Reports have given sketchy details, but it seems like they were watching a video source. Your report is a little different.
It’s often hard to track something like this down. If there was a major design flaw, I think we’d be flooded with hundreds of reports. There could be a bad batch of parts or an issue on the production line, either might effect a small number of units
Years ago (before SONOS existed) there was a sudden problem with a speaker that had been an excellent, trouble free, product for many years. Brand new speakers would fail soon after purchase or out of the box. Replacement parts would fail in shipment. It took a few weeks, but is was eventually determined that a single production line worker was not following proper protocols over a three day period.

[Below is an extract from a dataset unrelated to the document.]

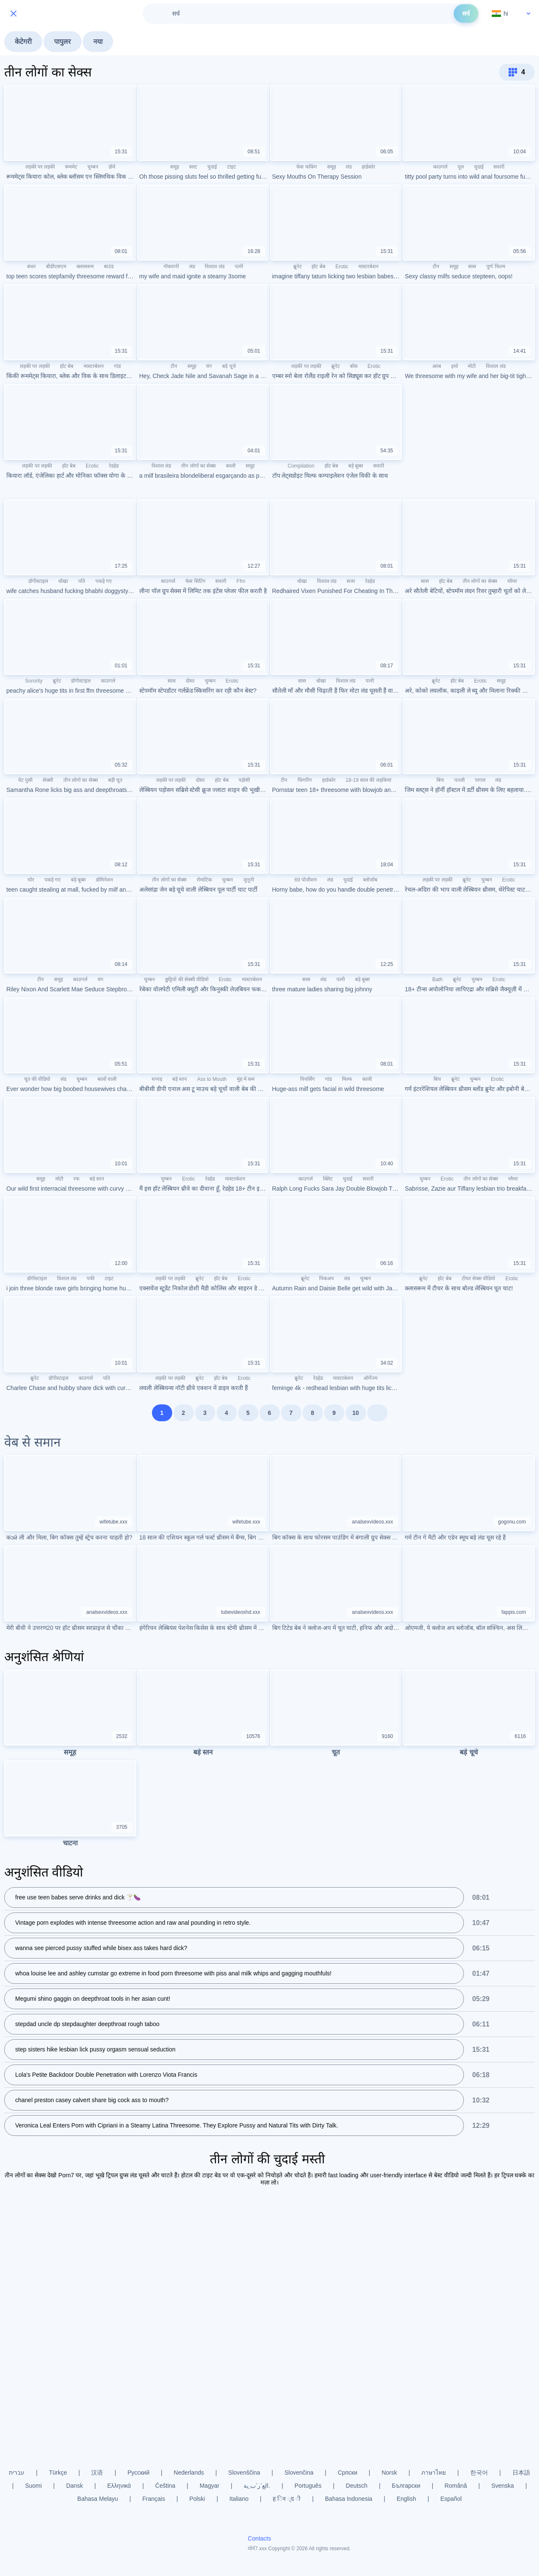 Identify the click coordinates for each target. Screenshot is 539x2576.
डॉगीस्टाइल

By the way, I’m not assuming anything. For a product as complex as ARC a failure could be triggered only after a long sequence of specific events and this sequence is executed only by a small group of users.
Again out of curiosity, when was your unit assembled? Don’t publish the full serial number of your unit. The first four numeric characters of the serial number give the production date. For example, “2408” would indicate August of 2024. SONOS will have more exact data on the unit’s history, but knowing the approximate production details might help us here.
For other readers of this thread: it’s important that you report such incidents to SONOS support. Do this by submitting a diagnostic within 10 minutes of an ‘event’, log the confirmation number, then follow-up with SONOS phone support. Don’t post the confirmation number here.